Longfellow Middle School from Falls Church, Virginia and Hopkins Junior High from Fremont, California, compete in the final academics round for the championship during the 2012 National Science Bowl in Washington, D.C. | Photograph by Jack Dempsey, U.S. Department of Energy.
This weekend, middle and high school students from across the country will converge on Washington, D.C., for the 24th annual National Science Bowl -- an intense academic competition that tests the students' knowledge in a number of scientific disciplines.
For the past few months, the students have been preparing -- practicing, drilling and devising strategies to outsmart and outwit their opponents. Altogether, more than 9,300 high school students and 5,200 middle school students from all 50 states, the District of Columbia, and Puerto Rico participated in this year’s regional competitions. Organized into 116 teams of four or five students, the regional winners are ready to face off against the best of the best from schools across the nation.
During the competition, the students will be tested in a fast-paced question-and-answer style format on a range of scientific topics, including biology, chemistry, Earth science, physics, energy and math. After completing a series of round-robin and double elimination tournaments over the weekend, the final four teams will enter championship matches on Monday morning, determining which middle and high school teams will be named grand champions.
Beyond the quiz questions, the Science Bowl teams also participate in hands-on contests. On Friday, the high school teams will compete to solve hands-on science challenges that are later used to break ties between the round-robin and double-elimination segments. On Sunday, the middle school teams will race lithium-ion battery-powered cars they design, earning money for their school science departments.

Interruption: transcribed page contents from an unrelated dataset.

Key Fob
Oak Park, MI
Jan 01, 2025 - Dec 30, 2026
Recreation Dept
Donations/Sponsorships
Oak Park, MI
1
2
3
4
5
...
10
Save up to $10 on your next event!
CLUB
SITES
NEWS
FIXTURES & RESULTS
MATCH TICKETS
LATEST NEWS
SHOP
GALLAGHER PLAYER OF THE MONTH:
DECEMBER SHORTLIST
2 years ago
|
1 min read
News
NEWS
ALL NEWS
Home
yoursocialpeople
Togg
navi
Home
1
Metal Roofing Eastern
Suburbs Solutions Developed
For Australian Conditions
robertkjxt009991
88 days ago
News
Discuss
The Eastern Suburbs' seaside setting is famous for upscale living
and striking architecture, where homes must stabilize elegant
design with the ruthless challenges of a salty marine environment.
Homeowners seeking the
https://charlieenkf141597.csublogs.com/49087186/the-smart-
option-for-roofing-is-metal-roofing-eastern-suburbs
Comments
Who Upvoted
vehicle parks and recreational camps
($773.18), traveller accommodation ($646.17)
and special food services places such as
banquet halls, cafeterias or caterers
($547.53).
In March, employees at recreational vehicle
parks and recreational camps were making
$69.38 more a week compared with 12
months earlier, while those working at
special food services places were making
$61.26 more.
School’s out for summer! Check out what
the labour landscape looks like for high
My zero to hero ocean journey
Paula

For their success, the first place team in the National Science Bowl will receive a nine-day intensive science trip to Alaska, where the students will have first-hand opportunities to learn about glaciology, marine and avian biology, geology and plate tectonics. The second place team will receive a five-day guided tour of Great Salt Lake Park, Yellowstone National Park and Grand Teton National Park. The top 16 high school and top eight middle school teams will receive $1,000 for their schools’ science departments.